WORK ITEM:
Return the listing exactly as it appears, but strip out the images.

INPUT FOR THIS TASK:
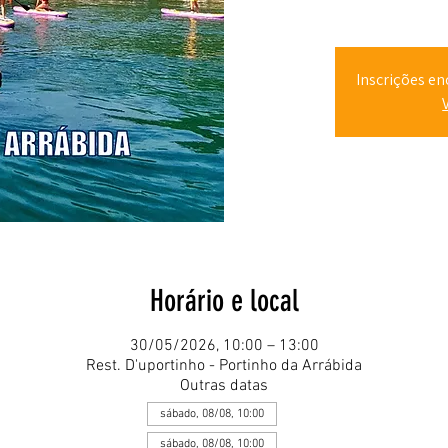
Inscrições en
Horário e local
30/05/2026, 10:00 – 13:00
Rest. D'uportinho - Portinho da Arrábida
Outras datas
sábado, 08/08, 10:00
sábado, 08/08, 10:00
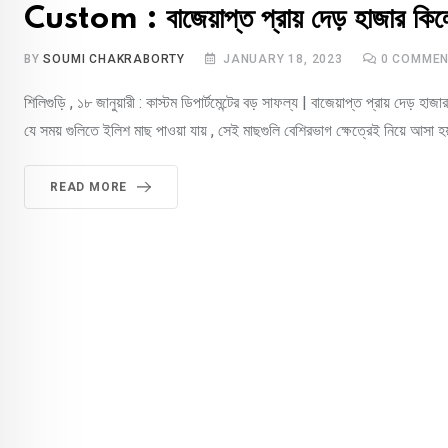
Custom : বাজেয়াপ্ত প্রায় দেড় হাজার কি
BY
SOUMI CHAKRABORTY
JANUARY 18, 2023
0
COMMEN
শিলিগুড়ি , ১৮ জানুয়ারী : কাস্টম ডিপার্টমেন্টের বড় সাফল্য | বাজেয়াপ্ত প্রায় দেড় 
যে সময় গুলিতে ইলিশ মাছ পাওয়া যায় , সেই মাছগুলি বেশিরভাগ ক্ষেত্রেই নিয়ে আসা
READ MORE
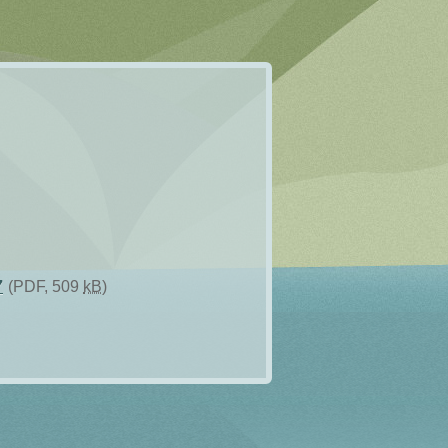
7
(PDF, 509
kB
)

TASK RESPONSE:
Inscrições en
Horário e local
30/05/2026, 10:00 – 13:00
Rest. D'uportinho - Portinho da Arrábida
Outras datas
sábado, 08/08, 10:00
sábado, 08/08, 10:00
Custom : বাজেয়াপ্ত প্রায় দেড় হাজার কি
BY
SOUMI CHAKRABORTY
JANUARY 18, 2023
0
COMMEN
শিলিগুড়ি , ১৮ জানুয়ারী : কাস্টম ডিপার্টমেন্টের বড় সাফল্য | বাজেয়াপ্ত প্রায় দেড় 
যে সময় গুলিতে ইলিশ মাছ পাওয়া যায় , সেই মাছগুলি বেশিরভাগ ক্ষেত্রেই নিয়ে আসা
READ MORE
7
(PDF, 509
kB
)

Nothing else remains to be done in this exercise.